- Assigned task
Give back exactly the lines of the entries below from the line with "Mixed Fruit Salad" to the line with "your guests!", inclusive, and only those.

*** Supplied entries ***

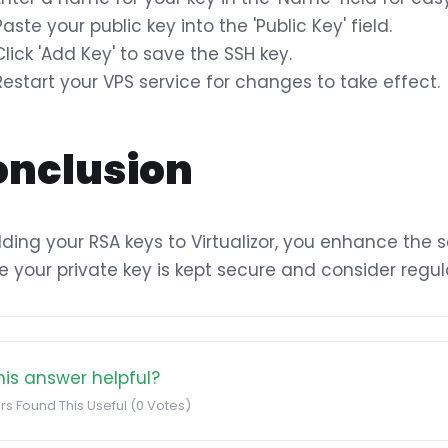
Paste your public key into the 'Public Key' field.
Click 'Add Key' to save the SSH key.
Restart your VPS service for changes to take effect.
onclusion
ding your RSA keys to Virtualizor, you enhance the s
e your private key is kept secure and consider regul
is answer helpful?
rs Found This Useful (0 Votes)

*** End of Supplied entries ***
*** Supplied entries ***

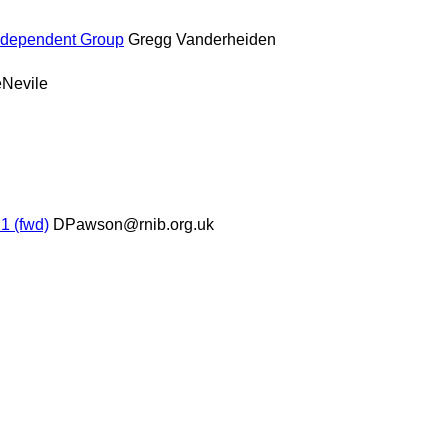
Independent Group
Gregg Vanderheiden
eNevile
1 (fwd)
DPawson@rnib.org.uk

*** End of Supplied entries ***
*** Supplied entries ***

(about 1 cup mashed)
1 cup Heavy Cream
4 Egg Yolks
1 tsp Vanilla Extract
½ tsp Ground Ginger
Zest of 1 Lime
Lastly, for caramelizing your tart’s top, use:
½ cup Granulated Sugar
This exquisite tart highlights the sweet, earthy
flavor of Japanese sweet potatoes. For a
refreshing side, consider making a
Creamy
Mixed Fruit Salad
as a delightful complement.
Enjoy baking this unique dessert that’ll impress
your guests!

*** End of Supplied entries ***

- Problem solution
Mixed Fruit Salad
as a delightful complement.
Enjoy baking this unique dessert that’ll impress
your guests!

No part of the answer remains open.